▶ EXERCISE AIM:
Copy out the lines below that hold the word "Primary".

(Structured page parsing data)
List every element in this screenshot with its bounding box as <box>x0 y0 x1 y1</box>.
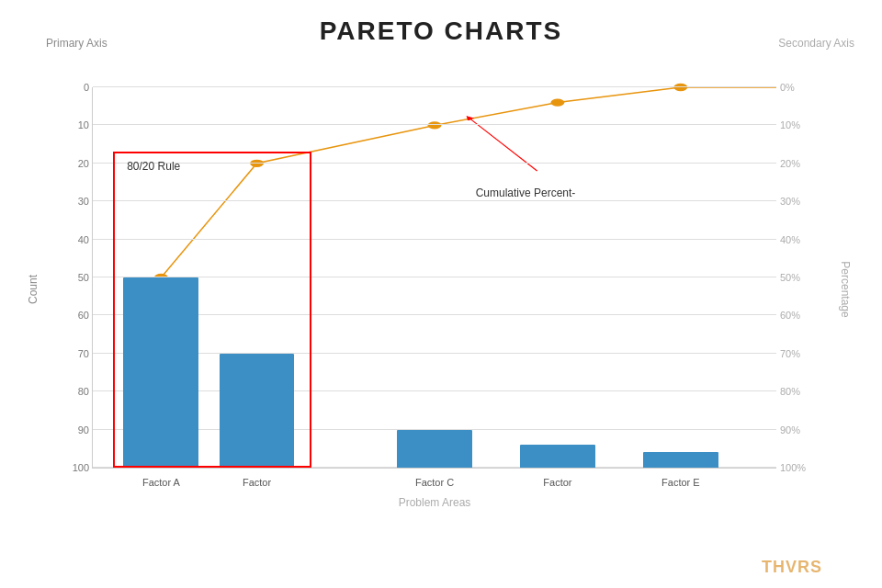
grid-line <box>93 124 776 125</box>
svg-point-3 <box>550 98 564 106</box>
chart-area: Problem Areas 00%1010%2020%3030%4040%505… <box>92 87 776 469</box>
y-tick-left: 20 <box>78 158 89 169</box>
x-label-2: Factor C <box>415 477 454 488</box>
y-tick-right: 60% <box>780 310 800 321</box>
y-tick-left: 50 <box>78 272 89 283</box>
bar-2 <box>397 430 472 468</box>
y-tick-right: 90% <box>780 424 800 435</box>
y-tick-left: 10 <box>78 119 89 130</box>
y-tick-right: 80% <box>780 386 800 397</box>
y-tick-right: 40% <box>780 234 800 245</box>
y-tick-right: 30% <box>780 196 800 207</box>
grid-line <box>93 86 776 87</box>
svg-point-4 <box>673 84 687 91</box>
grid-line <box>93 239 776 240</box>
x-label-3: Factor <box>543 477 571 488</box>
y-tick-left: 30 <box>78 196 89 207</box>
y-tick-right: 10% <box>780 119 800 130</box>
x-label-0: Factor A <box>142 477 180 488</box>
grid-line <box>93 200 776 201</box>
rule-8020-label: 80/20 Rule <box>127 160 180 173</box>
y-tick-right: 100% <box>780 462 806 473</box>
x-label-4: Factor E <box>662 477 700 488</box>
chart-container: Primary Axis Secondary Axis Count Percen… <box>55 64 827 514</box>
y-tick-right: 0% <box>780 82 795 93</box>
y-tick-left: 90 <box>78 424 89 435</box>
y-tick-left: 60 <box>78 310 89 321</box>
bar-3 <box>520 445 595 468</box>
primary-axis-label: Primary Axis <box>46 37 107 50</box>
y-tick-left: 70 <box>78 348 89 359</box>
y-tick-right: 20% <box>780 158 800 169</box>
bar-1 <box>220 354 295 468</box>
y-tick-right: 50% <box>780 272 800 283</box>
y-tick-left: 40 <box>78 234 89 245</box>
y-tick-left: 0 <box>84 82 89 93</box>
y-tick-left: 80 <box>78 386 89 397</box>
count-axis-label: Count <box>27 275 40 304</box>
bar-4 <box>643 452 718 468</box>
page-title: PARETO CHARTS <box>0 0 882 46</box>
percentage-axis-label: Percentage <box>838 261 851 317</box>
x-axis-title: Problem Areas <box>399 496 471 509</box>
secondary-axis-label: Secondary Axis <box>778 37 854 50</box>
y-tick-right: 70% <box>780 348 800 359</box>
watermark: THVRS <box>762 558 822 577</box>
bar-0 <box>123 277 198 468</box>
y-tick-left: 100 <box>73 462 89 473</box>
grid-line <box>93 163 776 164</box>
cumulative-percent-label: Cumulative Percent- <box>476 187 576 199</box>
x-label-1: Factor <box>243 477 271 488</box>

▶ YOUR SOLUTION:
chart-container: Primary Axis Secondary Axis Count Percen… <box>55 64 827 514</box>
primary-axis-label: Primary Axis <box>46 37 107 50</box>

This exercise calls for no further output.